ACOUSTIC DEVICE FOR ESTIMATING A TRIGGER INTENSITY, ELECTRICAL PROTECTION ASSEMBLY AND ASSOCIATED ELECTRICAL INSTALLATION

Abstract

This invention relates to an acoustic device for estimating a trigger intensity of a trip current flowing in a circuit breaker, the device comprising: a casing (22); a plate (32); a support (40), a tab (42) connecting the support and the plate; a microphone (70); an attenuator (44), the support extending between the microphone and the attenuator, the attenuator comprising a housing (46) with a housing orifice (48) and an attenuating membrane (50); and an electronic control unit (38), connected to the microphone,
the attenuator being configured to attenuate noise generated by the circuit breaker, the noise being representative of the trigger intensity, the microphone being configured to measure the noise attenuated by the attenuator, and emit an output signal, and the electronic control unit being configured to receive the output signal and estimate the trigger intensity.

Claims

1. An acoustic device for estimating a trigger intensity of a trip current flowing in a circuit breaker, the device comprising: a casing configured to be attached to the circuit breaker; a plate, integrated inside the casing, the plate extending along a main plane; a support, integrated inside the casing, the support extending parallel to the main plane, a tab connecting the support and the plate, the support being connected to the plate only via the tab; a microphone, fixed to the support; an attenuator, fixed to the support, the support extending between the microphone and the attenuator, the attenuator comprising: a housing with a housing orifice, passing through and extending along a housing axis, and an attenuating membrane, received in the housing and covering the housing orifice; and an electronic control unit, connected to the microphone, the attenuator being configured to attenuate noise generated by the circuit breaker, the noise being representative of the trigger intensity, the microphone being configured to measure the noise attenuated by the attenuator, and emit an output signal representative of the attenuated noise, and the electronic control unit being configured to receive the output signal emitted by the microphone and estimate the trigger intensity of the circuit breaker's trip current from the output signal.

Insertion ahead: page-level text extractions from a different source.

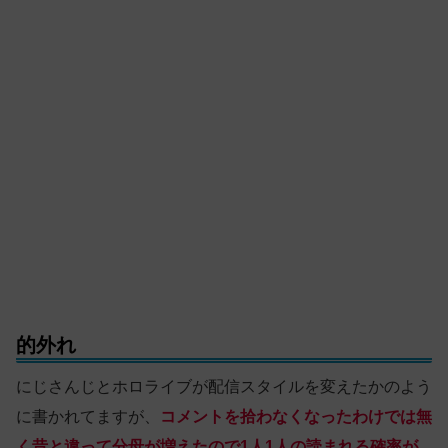
的外れ
にじさんじとホロライブが配信スタイルを変えたかのよう
に書かれてますが、
コメントを拾わなくなったわけでは無
く昔と違って分母が増えたので1人1人の読まれる確率が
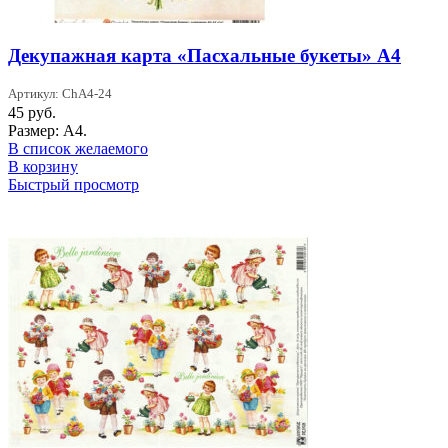
Декупажная карта «Пасхальные букеты» А4
Артикул: ChA4-24
45
руб.
Размер: А4.
В список желаемого
В корзину
Быстрый просмотр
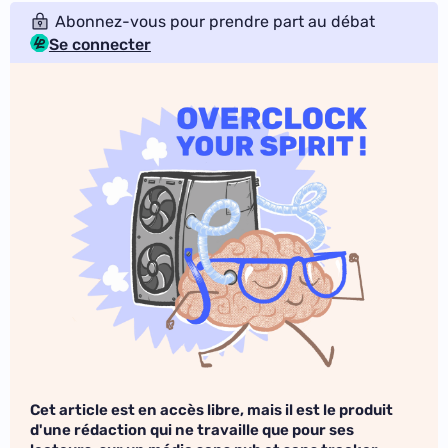
Abonnez-vous pour prendre part au débat
Se connecter
Cet article est en accès libre, mais il est le produit
d'une rédaction qui ne travaille que pour ses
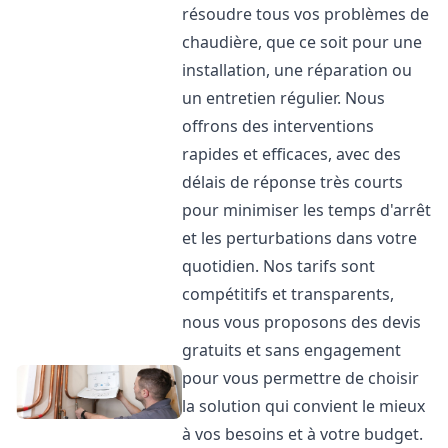
résoudre tous vos problèmes de
chaudière, que ce soit pour une
installation, une réparation ou
un entretien régulier. Nous
offrons des interventions
rapides et efficaces, avec des
délais de réponse très courts
pour minimiser les temps d'arrêt
et les perturbations dans votre
quotidien. Nos tarifs sont
compétitifs et transparents,
nous vous proposons des devis
gratuits et sans engagement
pour vous permettre de choisir
la solution qui convient le mieux
à vos besoins et à votre budget.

2. The device according to claim 1, wherein the attenuator further comprises a washer, with a washer orifice, the washer orifice passing through and extending along a washer axis, the washer being received in the housing so that the housing and washer axes and coincide, the washer being in contact with the attenuating membrane, and the attenuating membrane covering the washer orifice.

3. The device according to claim 1, further comprising a mechanical damper, fixed to the casing, surrounding the support and the attenuator, and leaving the microphone and the housing orifice free, the mechanical damper being configured to damp mechanical vibrations of the device.

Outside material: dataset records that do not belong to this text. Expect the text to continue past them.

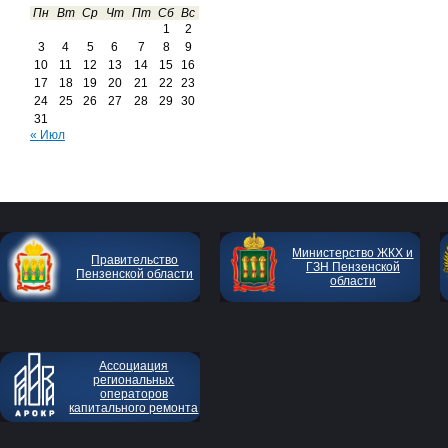
Пн
Вт
Ср
Чт
Пт
Сб
Вс
1
2
3
4
5
6
7
8
9
10
11
12
13
14
15
16
17
18
19
20
21
22
23
24
25
26
27
28
29
30
31
« Июл
Министерство ЖКХ и
Правительство
ГЗН Пензенской
Пензенской области
области
Ассоциация
региональных
операторов
капитального ремонта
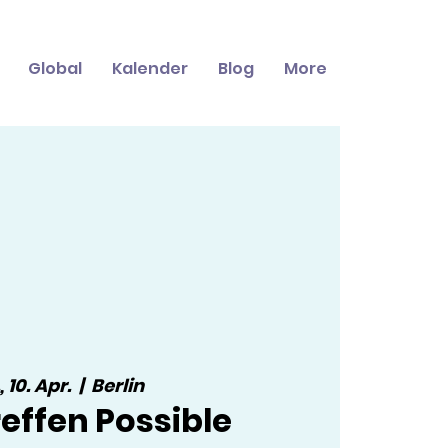
Global
Kalender
Blog
More
, 10. Apr.
  |  
Berlin
effen Possible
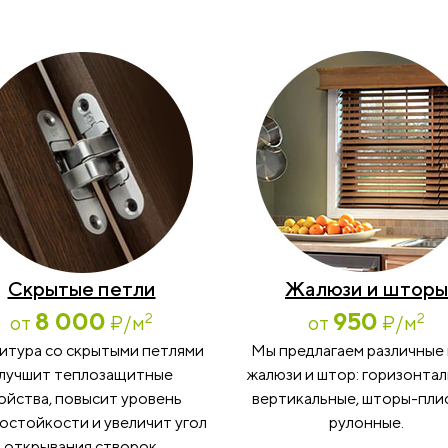
Скрытые петли
Жалюзи и шторы
8 000
950
2
2
от
₽
/м
от
₽
/м
итура со скрытыми петлями
Мы предлагаем различные
лучшит теплозащитные
жалюзи и штор: горизонтал
ойства, повысит уровень
вертикальные, шторы-пли
остойкости и увеличит угол
рулонные.
открывания створок.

4. The device according to claim 1, wherein the casing comprises a shim, the tab being supported against the shim to position the support at a distance from the plate along an axis perpendicular to the main plane.

5. The device according to claim 1, wherein: the support comprises a support orifice, the support orifice passing through along a support axis; the microphone is fixed on the support to cover the support orifice; and the attenuator is fixed to the support so that the housing, washer, and support axes, and coincide.

6. The device according to claim 1, wherein the casing comprises an acoustic port, with at least one opening, the support facing the acoustic port and the attenuator is positioned between the support and the acoustic port.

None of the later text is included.